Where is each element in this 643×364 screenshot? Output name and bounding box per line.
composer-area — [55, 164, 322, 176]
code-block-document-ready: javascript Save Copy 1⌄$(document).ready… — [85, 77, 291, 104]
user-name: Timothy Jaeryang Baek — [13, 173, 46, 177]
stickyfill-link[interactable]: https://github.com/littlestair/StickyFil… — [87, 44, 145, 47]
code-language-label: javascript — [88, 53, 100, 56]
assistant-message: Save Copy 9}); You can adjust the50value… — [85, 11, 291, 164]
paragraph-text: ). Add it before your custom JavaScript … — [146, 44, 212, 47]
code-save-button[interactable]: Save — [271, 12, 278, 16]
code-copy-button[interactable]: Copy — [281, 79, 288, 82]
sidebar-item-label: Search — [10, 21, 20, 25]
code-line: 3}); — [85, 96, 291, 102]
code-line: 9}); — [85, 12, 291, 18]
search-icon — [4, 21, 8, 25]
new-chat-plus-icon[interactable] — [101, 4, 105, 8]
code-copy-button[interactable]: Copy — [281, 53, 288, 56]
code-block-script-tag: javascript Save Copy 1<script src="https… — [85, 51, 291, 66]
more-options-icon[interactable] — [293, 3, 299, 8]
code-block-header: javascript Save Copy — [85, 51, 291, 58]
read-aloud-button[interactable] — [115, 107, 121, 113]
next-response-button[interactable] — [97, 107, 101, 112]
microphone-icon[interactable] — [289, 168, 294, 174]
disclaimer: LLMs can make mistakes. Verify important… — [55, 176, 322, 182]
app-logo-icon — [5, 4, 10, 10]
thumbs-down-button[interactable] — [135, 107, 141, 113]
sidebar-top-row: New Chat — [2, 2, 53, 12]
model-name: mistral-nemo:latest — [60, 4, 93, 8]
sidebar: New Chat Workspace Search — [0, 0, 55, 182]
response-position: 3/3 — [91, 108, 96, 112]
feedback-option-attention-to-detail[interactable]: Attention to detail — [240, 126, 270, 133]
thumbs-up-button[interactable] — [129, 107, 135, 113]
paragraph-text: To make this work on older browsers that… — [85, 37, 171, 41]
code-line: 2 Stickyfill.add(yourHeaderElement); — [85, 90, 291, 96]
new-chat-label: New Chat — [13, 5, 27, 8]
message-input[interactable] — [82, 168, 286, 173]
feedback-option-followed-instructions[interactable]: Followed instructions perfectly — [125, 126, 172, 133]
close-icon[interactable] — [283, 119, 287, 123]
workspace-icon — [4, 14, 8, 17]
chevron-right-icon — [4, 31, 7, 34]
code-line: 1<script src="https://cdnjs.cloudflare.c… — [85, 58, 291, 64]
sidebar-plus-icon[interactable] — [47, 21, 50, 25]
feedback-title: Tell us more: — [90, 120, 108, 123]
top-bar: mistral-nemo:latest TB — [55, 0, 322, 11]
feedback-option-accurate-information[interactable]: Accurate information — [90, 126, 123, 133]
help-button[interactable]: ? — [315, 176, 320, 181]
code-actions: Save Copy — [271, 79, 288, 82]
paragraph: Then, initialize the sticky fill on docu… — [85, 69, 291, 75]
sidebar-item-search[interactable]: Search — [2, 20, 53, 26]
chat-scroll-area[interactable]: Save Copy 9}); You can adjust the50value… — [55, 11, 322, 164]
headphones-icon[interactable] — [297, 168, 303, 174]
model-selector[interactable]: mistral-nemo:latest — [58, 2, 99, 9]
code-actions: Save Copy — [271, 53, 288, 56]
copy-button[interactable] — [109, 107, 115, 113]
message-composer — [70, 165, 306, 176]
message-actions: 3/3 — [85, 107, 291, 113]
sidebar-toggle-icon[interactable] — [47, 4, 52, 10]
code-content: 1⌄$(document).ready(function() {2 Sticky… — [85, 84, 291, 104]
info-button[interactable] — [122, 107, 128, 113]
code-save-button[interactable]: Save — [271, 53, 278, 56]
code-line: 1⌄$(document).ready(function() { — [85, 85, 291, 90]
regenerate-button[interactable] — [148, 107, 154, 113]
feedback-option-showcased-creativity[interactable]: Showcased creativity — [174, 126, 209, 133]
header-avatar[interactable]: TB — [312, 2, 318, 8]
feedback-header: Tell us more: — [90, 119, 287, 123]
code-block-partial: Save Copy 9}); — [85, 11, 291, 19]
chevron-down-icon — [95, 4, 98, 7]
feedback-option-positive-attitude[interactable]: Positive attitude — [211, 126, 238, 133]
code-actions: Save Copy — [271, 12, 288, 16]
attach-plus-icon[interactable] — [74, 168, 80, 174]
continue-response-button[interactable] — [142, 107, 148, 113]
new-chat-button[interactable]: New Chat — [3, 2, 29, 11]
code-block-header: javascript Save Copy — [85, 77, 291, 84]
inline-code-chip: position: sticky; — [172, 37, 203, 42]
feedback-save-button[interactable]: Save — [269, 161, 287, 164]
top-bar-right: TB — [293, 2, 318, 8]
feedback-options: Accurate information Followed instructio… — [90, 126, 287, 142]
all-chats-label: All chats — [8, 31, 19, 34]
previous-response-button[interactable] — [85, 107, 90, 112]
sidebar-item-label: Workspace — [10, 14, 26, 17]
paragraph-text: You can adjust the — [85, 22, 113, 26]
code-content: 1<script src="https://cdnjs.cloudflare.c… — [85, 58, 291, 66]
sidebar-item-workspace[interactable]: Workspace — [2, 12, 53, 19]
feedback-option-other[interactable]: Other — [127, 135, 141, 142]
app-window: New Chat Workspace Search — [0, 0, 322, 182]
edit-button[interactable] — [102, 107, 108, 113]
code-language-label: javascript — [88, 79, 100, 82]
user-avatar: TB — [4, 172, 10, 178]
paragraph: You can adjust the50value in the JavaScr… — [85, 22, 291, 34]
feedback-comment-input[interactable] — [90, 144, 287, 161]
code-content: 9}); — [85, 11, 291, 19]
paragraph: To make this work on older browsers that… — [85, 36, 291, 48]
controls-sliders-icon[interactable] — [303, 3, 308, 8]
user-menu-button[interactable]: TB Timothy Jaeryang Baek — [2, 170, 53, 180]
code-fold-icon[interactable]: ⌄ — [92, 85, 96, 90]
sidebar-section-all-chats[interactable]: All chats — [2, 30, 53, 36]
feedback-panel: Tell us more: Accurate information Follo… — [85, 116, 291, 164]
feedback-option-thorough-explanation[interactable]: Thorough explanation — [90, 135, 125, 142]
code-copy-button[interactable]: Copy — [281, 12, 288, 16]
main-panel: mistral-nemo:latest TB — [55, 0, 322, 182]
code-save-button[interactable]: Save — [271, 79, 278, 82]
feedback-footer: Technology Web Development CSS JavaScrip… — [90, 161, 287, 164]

__________________________________________________

Restate the material word for word, keeping every line intact.

• _Exercise output_:
Where is each element in this 643×364 screenshot? Output name and bounding box per line.
composer-area — [55, 164, 322, 176]
code-block-document-ready: javascript Save Copy 1⌄$(document).ready… — [85, 77, 291, 104]
user-name: Timothy Jaeryang Baek — [13, 173, 46, 177]
stickyfill-link[interactable]: https://github.com/littlestair/StickyFil… — [87, 44, 145, 47]
code-language-label: javascript — [88, 53, 100, 56]
assistant-message: Save Copy 9}); You can adjust the50value… — [85, 11, 291, 164]
paragraph-text: ). Add it before your custom JavaScript … — [146, 44, 212, 47]
code-save-button[interactable]: Save — [271, 12, 278, 16]
code-copy-button[interactable]: Copy — [281, 79, 288, 82]
sidebar-item-label: Search — [10, 21, 20, 25]
code-line: 3}); — [85, 96, 291, 102]
code-line: 9}); — [85, 12, 291, 18]
search-icon — [4, 21, 8, 25]
new-chat-plus-icon[interactable] — [101, 4, 105, 8]
code-copy-button[interactable]: Copy — [281, 53, 288, 56]
code-block-script-tag: javascript Save Copy 1<script src="https… — [85, 51, 291, 66]
more-options-icon[interactable] — [293, 3, 299, 8]
code-block-header: javascript Save Copy — [85, 51, 291, 58]
read-aloud-button[interactable] — [115, 107, 121, 113]
next-response-button[interactable] — [97, 107, 101, 112]
microphone-icon[interactable] — [289, 168, 294, 174]
disclaimer: LLMs can make mistakes. Verify important… — [55, 176, 322, 182]
app-logo-icon — [5, 4, 10, 10]
thumbs-down-button[interactable] — [135, 107, 141, 113]
sidebar-top-row: New Chat — [2, 2, 53, 12]
model-name: mistral-nemo:latest — [60, 4, 93, 8]
sidebar: New Chat Workspace Search — [0, 0, 55, 182]
response-position: 3/3 — [91, 108, 96, 112]
feedback-option-attention-to-detail[interactable]: Attention to detail — [240, 126, 270, 133]
thumbs-up-button[interactable] — [129, 107, 135, 113]
paragraph-text: To make this work on older browsers that… — [85, 37, 171, 41]
code-line: 2 Stickyfill.add(yourHeaderElement); — [85, 90, 291, 96]
new-chat-label: New Chat — [13, 5, 27, 8]
message-input[interactable] — [82, 168, 286, 173]
feedback-option-followed-instructions[interactable]: Followed instructions perfectly — [125, 126, 172, 133]
close-icon[interactable] — [283, 119, 287, 123]
workspace-icon — [4, 14, 8, 17]
chevron-right-icon — [4, 31, 7, 34]
code-line: 1<script src="https://cdnjs.cloudflare.c… — [85, 58, 291, 64]
sidebar-plus-icon[interactable] — [47, 21, 50, 25]
feedback-title: Tell us more: — [90, 120, 108, 123]
top-bar: mistral-nemo:latest TB — [55, 0, 322, 11]
feedback-option-accurate-information[interactable]: Accurate information — [90, 126, 123, 133]
help-button[interactable]: ? — [315, 176, 320, 181]
code-actions: Save Copy — [271, 79, 288, 82]
paragraph: Then, initialize the sticky fill on docu… — [85, 69, 291, 75]
sidebar-item-search[interactable]: Search — [2, 20, 53, 26]
chat-scroll-area[interactable]: Save Copy 9}); You can adjust the50value… — [55, 11, 322, 164]
headphones-icon[interactable] — [297, 168, 303, 174]
model-selector[interactable]: mistral-nemo:latest — [58, 2, 99, 9]
code-actions: Save Copy — [271, 53, 288, 56]
copy-button[interactable] — [109, 107, 115, 113]
message-composer — [70, 165, 306, 176]
message-actions: 3/3 — [85, 107, 291, 113]
sidebar-toggle-icon[interactable] — [47, 4, 52, 10]
code-content: 1⌄$(document).ready(function() {2 Sticky… — [85, 84, 291, 104]
info-button[interactable] — [122, 107, 128, 113]
code-save-button[interactable]: Save — [271, 53, 278, 56]
code-line: 1⌄$(document).ready(function() { — [85, 85, 291, 90]
regenerate-button[interactable] — [148, 107, 154, 113]
feedback-option-showcased-creativity[interactable]: Showcased creativity — [174, 126, 209, 133]
header-avatar[interactable]: TB — [312, 2, 318, 8]
feedback-header: Tell us more: — [90, 119, 287, 123]
code-block-partial: Save Copy 9}); — [85, 11, 291, 19]
chevron-down-icon — [95, 4, 98, 7]
feedback-option-positive-attitude[interactable]: Positive attitude — [211, 126, 238, 133]
code-actions: Save Copy — [271, 12, 288, 16]
attach-plus-icon[interactable] — [74, 168, 80, 174]
continue-response-button[interactable] — [142, 107, 148, 113]
new-chat-button[interactable]: New Chat — [3, 2, 29, 11]
code-block-header: javascript Save Copy — [85, 77, 291, 84]
inline-code-chip: position: sticky; — [172, 37, 203, 42]
feedback-save-button[interactable]: Save — [269, 161, 287, 164]
top-bar-right: TB — [293, 2, 318, 8]
feedback-options: Accurate information Followed instructio… — [90, 126, 287, 142]
all-chats-label: All chats — [8, 31, 19, 34]
previous-response-button[interactable] — [85, 107, 90, 112]
sidebar-item-label: Workspace — [10, 14, 26, 17]
paragraph-text: You can adjust the — [85, 22, 113, 26]
code-content: 1<script src="https://cdnjs.cloudflare.c… — [85, 58, 291, 66]
sidebar-item-workspace[interactable]: Workspace — [2, 12, 53, 19]
feedback-option-other[interactable]: Other — [127, 135, 141, 142]
app-window: New Chat Workspace Search — [0, 0, 322, 182]
edit-button[interactable] — [102, 107, 108, 113]
code-language-label: javascript — [88, 79, 100, 82]
user-avatar: TB — [4, 172, 10, 178]
paragraph: You can adjust the50value in the JavaScr… — [85, 22, 291, 34]
feedback-comment-input[interactable] — [90, 144, 287, 161]
code-content: 9}); — [85, 11, 291, 19]
paragraph: To make this work on older browsers that… — [85, 36, 291, 48]
controls-sliders-icon[interactable] — [303, 3, 308, 8]
user-menu-button[interactable]: TB Timothy Jaeryang Baek — [2, 170, 53, 180]
code-fold-icon[interactable]: ⌄ — [92, 85, 96, 90]
sidebar-section-all-chats[interactable]: All chats — [2, 30, 53, 36]
feedback-panel: Tell us more: Accurate information Follo… — [85, 116, 291, 164]
feedback-option-thorough-explanation[interactable]: Thorough explanation — [90, 135, 125, 142]
code-copy-button[interactable]: Copy — [281, 12, 288, 16]
main-panel: mistral-nemo:latest TB — [55, 0, 322, 182]
code-save-button[interactable]: Save — [271, 79, 278, 82]
feedback-footer: Technology Web Development CSS JavaScrip… — [90, 161, 287, 164]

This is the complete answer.